━━━ Input for this task
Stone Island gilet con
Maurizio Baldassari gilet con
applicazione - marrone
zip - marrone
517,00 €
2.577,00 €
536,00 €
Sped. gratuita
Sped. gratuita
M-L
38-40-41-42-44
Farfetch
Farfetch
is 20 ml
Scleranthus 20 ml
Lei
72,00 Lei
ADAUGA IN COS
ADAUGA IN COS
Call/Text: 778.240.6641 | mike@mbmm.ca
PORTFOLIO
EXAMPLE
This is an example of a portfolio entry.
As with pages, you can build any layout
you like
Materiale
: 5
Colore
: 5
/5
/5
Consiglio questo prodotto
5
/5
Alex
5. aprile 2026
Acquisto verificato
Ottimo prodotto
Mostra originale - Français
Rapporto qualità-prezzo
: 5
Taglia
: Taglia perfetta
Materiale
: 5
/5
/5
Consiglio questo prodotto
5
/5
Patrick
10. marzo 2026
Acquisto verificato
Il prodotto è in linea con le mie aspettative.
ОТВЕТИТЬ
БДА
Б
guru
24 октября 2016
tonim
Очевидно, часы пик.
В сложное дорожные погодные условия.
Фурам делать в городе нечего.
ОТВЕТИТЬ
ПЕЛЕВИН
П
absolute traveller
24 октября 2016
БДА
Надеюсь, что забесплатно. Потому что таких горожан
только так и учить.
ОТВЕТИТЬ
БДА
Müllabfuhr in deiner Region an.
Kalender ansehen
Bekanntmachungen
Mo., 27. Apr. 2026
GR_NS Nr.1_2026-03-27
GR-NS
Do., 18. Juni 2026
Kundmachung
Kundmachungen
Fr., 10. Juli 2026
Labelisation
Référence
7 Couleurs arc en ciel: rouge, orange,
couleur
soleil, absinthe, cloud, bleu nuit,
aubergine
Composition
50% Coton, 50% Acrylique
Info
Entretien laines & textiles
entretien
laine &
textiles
━━━━━━
━━━ Input for this task
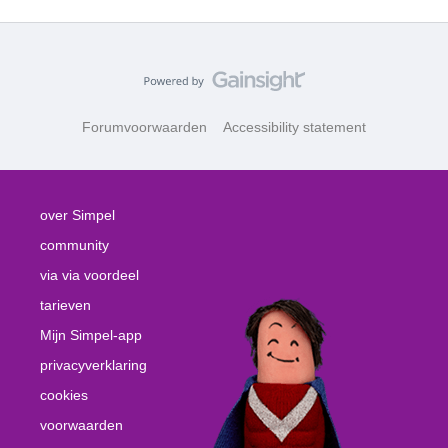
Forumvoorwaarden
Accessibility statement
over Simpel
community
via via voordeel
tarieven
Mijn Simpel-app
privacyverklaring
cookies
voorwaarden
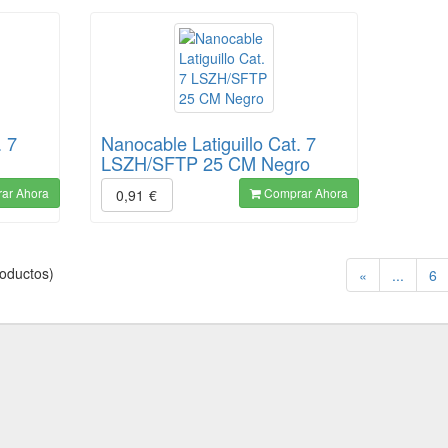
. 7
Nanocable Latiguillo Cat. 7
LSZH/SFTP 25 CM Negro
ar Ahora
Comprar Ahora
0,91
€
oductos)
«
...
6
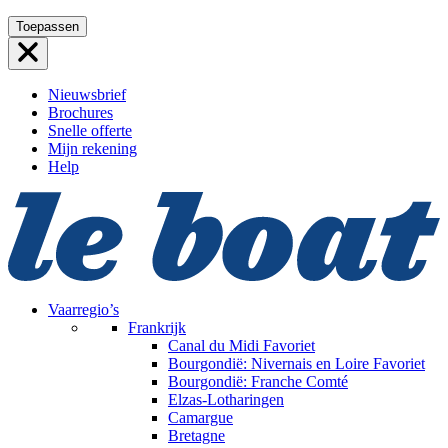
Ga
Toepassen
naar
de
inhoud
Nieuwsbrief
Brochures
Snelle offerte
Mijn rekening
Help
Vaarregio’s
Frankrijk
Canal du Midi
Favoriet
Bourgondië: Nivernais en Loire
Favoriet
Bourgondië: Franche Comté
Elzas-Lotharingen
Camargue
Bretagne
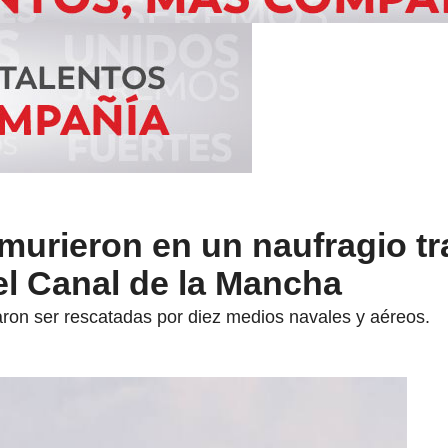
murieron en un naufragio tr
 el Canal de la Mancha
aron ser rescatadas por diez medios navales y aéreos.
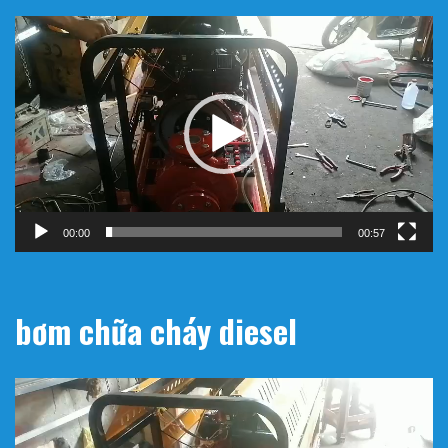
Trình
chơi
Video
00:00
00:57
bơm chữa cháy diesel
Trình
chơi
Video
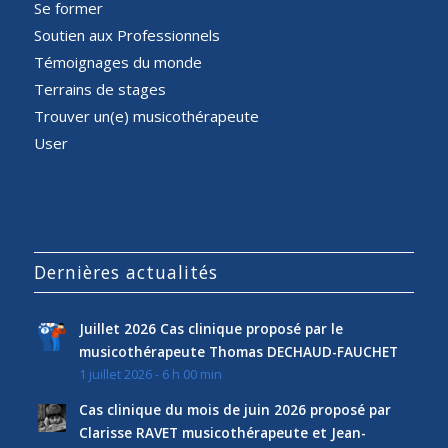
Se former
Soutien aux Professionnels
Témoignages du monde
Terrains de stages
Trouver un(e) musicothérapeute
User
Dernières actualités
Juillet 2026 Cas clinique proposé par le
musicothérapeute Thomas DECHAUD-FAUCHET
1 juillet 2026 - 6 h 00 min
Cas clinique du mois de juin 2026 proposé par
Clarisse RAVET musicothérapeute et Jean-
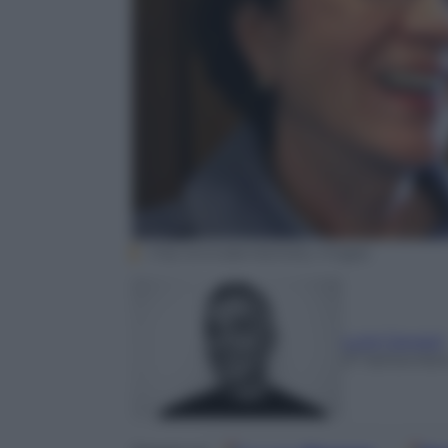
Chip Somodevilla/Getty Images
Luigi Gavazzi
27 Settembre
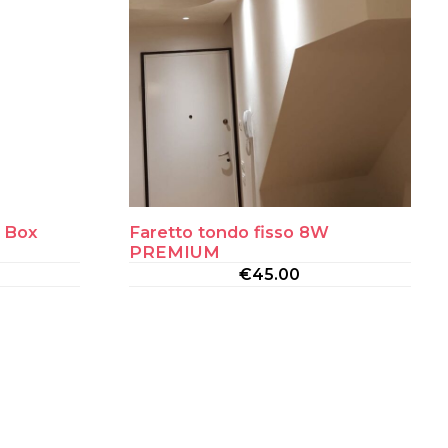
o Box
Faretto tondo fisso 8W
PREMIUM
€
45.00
━━━━━━
List all lines in the material containing the string "proposé".

Juillet 2026 Cas clinique proposé par le
Cas clinique du mois de juin 2026 proposé par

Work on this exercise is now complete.